The Amygdala is the agent of fear conditioning, it stores emotionally based memory positive and negative, it is also the gate keeper for responding to threat by activating the fight or flight response, when the fight or flight response is not successful, such as you can not escape the traumatic event, the body goes into a freeze response. The freeze response is predicated by the effects of early childhood experiences, the freeze response is also called dissociation. When dissociation happens you are dysregulated, Dissociation is based a lot on what happened in childhood that allowed you to develop the brain in a way to prevent that from happening too easy. This has to do with Allan Schore’s work on attunement, the part of the brain that controls this regulation of autonomic nervous system and emotional system, which is the orbital frontal cortex.
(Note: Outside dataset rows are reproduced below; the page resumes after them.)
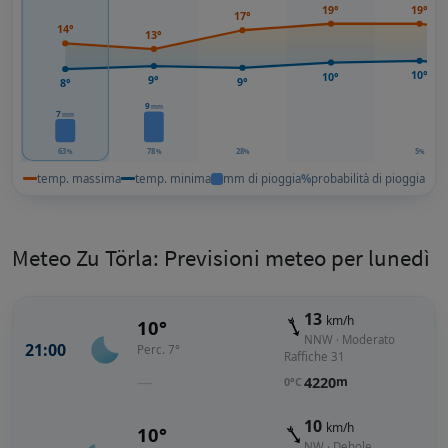
19°
19°
17°
14°
13°
10°
10°
9°
9°
8°
9
mm
7
mm
63
78
28
5
%
%
%
%
temp. massima
temp. minima
mm di pioggia
%
probabilità di pioggia
Meteo Zu Törla: Previsioni meteo per lunedì
13
km/h
10°
NNW · Moderato
21:00
Perc. 7°
Raffiche 31
—
4220
m
0°C
10
km/h
10°
NW · Debole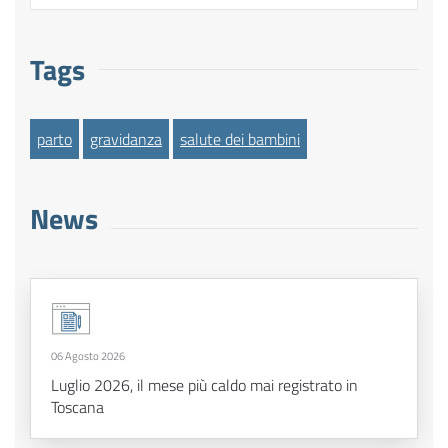
Tags
parto
gravidanza
salute dei bambini
News
06 Agosto 2026
Luglio 2026, il mese più caldo mai registrato in
Toscana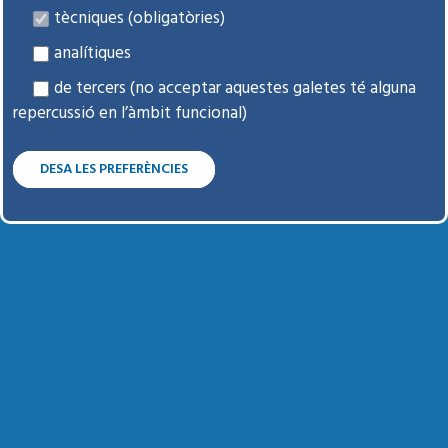
tècniques (obligatòries)
T'ESTIMOnis
analítiques
de tercers (no acceptar aquestes galetes té alguna
repercussió en l’àmbit funcional)
MOMENTS
DESA LES PREFERÈNCIES
Aules de Salut. Diàlegs amb la Comunitat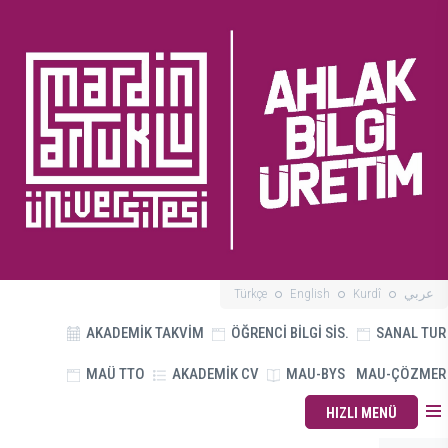
Türkçe
English
Kurdî
عربي
AKADEMİK TAKVİM
ÖĞRENCİ BİLGİ SİS.
SANAL TUR
MAÜ TTO
AKADEMİK CV
MAU-BYS
MAU-ÇÖZMER
HIZLI MENÜ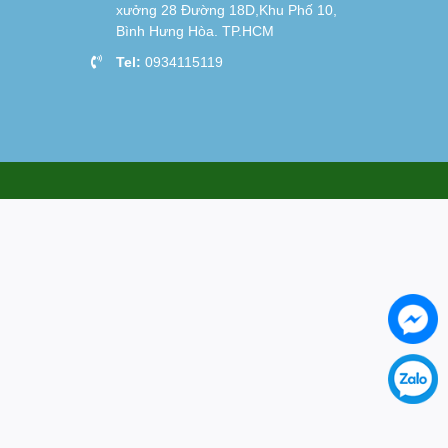
xưởng 28 Đường 18D,Khu Phố 10,
Bình Hưng Hòa. TP.HCM
Tel:
0934115119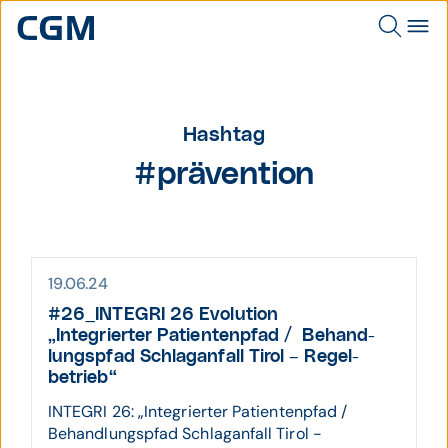
Hashtag
#prävention
19.06.24
#26_INTEGRI 26 Evolution
„Inte­grierter Patienten­pfad / Behand­
lungs­pfad Schlag­an­fall Tirol – Regel­
betrieb“
INTEGRI 26: „Integrierter Patientenpfad /
Behandlungspfad Schlaganfall Tirol -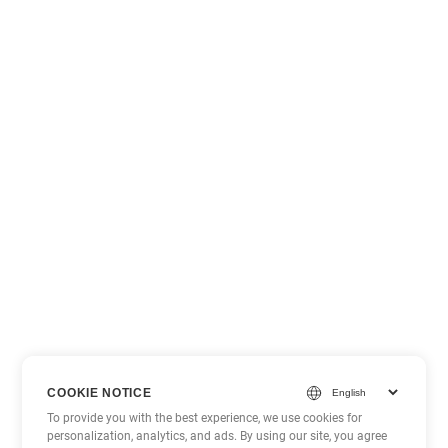
COOKIE NOTICE
To provide you with the best experience, we use cookies for
personalization, analytics, and ads. By using our site, you agree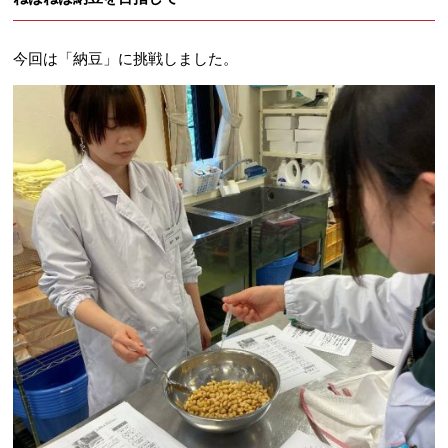
今回は「納豆」に挑戦しました。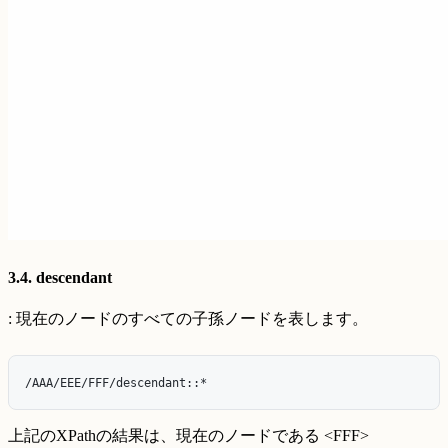
3.4. descendant
: 現在のノードのすべての子孫ノードを表します。
上記のXPathの結果は、現在のノードである <FFF>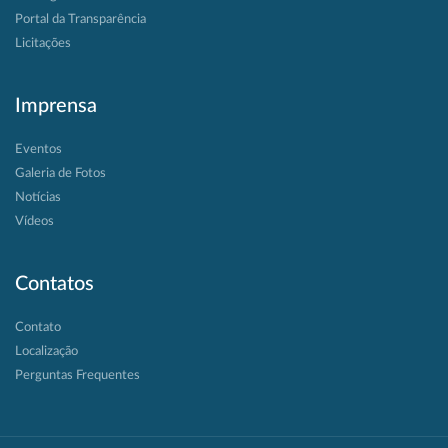
Portal da Transparência
Licitações
Imprensa
Eventos
Galeria de Fotos
Notícias
Vídeos
Contatos
Contato
Localização
Perguntas Frequentes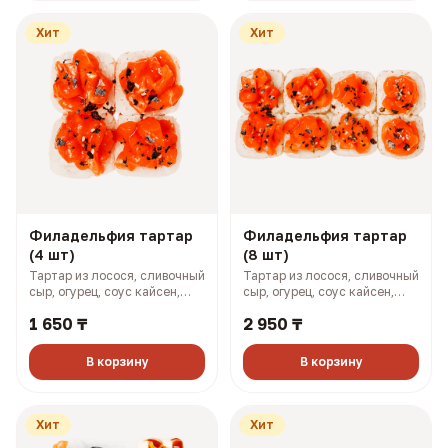
Хит
Хит
Филадельфия тартар
Филадельфия тартар
(4 шт)
(8 шт)
Тартар из лосося, сливочный
Тартар из лосося, сливочный
сыр, огурец, соус кайсен,
сыр, огурец, соус кайсен,
фуриккаке (167 гр, 364 ккал)
фурикаке (327 гр, 727 ккал)
1 650 ₸
2 950 ₸
В корзину
В корзину
Хит
Хит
This develops in a healthy attuned infant and shrinks in a neglected infant. We need a developed orbital frontal cortex to regulate us over our lifetime and prevent us from going into freeze states and dysregulation. Helplessness is the essential ingredient for the freeze response.
The freeze response is a motor action, which perpetuates the escape behaviour in a way that erases all the procedural (Implicit) memory of that trauma. If you have a threat and don’t discharge the freeze response, you are conditioned thereafter to any body cues related to that traumatic event.